Exercise prompt: Where the listing below reaches the line containing "(тобықпен қоса алғанда) жуылады. Ол да", start writing out lines exactly, and stop once the line containing "ROLLOUT_TOKEN" has been written.

○ ○ ○ ○ ○ ○ ○

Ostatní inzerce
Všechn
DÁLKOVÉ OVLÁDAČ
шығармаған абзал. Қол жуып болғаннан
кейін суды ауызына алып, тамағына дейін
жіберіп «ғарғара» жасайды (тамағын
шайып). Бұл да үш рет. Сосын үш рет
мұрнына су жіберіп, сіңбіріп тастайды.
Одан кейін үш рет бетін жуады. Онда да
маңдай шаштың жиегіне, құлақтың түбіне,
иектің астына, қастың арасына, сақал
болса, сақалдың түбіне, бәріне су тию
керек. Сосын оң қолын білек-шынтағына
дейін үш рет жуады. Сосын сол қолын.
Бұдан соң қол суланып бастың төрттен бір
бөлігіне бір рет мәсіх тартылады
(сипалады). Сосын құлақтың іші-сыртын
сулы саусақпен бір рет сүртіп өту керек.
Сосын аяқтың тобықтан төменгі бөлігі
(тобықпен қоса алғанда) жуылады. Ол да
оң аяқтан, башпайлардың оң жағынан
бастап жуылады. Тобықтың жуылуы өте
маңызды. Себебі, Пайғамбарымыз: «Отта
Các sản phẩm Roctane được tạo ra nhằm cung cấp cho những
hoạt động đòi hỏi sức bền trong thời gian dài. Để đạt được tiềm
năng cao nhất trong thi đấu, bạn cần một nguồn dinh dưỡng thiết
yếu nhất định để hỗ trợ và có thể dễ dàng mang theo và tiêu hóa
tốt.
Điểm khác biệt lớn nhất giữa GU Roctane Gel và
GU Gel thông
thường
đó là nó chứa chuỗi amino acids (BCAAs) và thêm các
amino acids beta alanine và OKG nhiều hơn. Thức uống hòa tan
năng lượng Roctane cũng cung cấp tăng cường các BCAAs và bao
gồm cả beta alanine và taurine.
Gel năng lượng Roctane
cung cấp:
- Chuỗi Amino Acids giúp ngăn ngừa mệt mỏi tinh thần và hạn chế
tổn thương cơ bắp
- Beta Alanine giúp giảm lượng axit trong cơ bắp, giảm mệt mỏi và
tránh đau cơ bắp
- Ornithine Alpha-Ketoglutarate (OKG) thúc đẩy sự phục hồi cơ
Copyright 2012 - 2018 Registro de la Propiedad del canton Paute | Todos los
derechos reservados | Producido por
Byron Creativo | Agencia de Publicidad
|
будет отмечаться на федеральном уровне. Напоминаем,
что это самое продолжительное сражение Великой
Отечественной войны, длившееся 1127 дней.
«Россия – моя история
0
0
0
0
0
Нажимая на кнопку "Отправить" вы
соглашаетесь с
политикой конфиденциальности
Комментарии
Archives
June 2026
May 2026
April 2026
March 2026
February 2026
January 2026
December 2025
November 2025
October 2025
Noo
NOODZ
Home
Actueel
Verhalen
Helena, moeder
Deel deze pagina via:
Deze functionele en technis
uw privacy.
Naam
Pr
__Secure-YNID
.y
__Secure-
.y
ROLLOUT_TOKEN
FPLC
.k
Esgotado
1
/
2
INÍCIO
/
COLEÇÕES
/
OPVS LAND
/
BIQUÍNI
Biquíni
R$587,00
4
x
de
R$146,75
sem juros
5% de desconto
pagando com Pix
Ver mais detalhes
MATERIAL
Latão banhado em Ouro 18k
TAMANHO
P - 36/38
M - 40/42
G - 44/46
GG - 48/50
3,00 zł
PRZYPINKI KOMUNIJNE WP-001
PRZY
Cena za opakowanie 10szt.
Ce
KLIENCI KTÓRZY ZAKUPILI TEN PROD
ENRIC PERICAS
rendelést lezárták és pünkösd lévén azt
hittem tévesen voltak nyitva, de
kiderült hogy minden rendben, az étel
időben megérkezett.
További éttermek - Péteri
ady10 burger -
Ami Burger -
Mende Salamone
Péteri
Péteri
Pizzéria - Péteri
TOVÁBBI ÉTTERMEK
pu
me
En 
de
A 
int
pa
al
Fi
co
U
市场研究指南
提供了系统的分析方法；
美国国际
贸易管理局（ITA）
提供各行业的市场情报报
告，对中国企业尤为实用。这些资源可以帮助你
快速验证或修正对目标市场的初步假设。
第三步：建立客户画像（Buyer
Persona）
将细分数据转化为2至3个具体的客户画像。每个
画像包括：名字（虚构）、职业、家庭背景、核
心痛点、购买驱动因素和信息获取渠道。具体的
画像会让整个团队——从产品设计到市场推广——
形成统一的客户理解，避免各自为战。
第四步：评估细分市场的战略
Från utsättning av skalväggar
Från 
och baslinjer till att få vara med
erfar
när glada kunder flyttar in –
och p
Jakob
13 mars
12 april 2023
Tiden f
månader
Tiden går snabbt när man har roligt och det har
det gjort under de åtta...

○ ○ ○ ○ ○ ○ ○

Expected output:
(тобықпен қоса алғанда) жуылады. Ол да
оң аяқтан, башпайлардың оң жағынан
бастап жуылады. Тобықтың жуылуы өте
маңызды. Себебі, Пайғамбарымыз: «Отта
Các sản phẩm Roctane được tạo ra nhằm cung cấp cho những
hoạt động đòi hỏi sức bền trong thời gian dài. Để đạt được tiềm
năng cao nhất trong thi đấu, bạn cần một nguồn dinh dưỡng thiết
yếu nhất định để hỗ trợ và có thể dễ dàng mang theo và tiêu hóa
tốt.
Điểm khác biệt lớn nhất giữa GU Roctane Gel và
GU Gel thông
thường
đó là nó chứa chuỗi amino acids (BCAAs) và thêm các
amino acids beta alanine và OKG nhiều hơn. Thức uống hòa tan
năng lượng Roctane cũng cung cấp tăng cường các BCAAs và bao
gồm cả beta alanine và taurine.
Gel năng lượng Roctane
cung cấp:
- Chuỗi Amino Acids giúp ngăn ngừa mệt mỏi tinh thần và hạn chế
tổn thương cơ bắp
- Beta Alanine giúp giảm lượng axit trong cơ bắp, giảm mệt mỏi và
tránh đau cơ bắp
- Ornithine Alpha-Ketoglutarate (OKG) thúc đẩy sự phục hồi cơ
Copyright 2012 - 2018 Registro de la Propiedad del canton Paute | Todos los
derechos reservados | Producido por
Byron Creativo | Agencia de Publicidad
|
будет отмечаться на федеральном уровне. Напоминаем,
что это самое продолжительное сражение Великой
Отечественной войны, длившееся 1127 дней.
«Россия – моя история
0
0
0
0
0
Нажимая на кнопку "Отправить" вы
соглашаетесь с
политикой конфиденциальности
Комментарии
Archives
June 2026
May 2026
April 2026
March 2026
February 2026
January 2026
December 2025
November 2025
October 2025
Noo
NOODZ
Home
Actueel
Verhalen
Helena, moeder
Deel deze pagina via:
Deze functionele en technis
uw privacy.
Naam
Pr
__Secure-YNID
.y
__Secure-
.y
ROLLOUT_TOKEN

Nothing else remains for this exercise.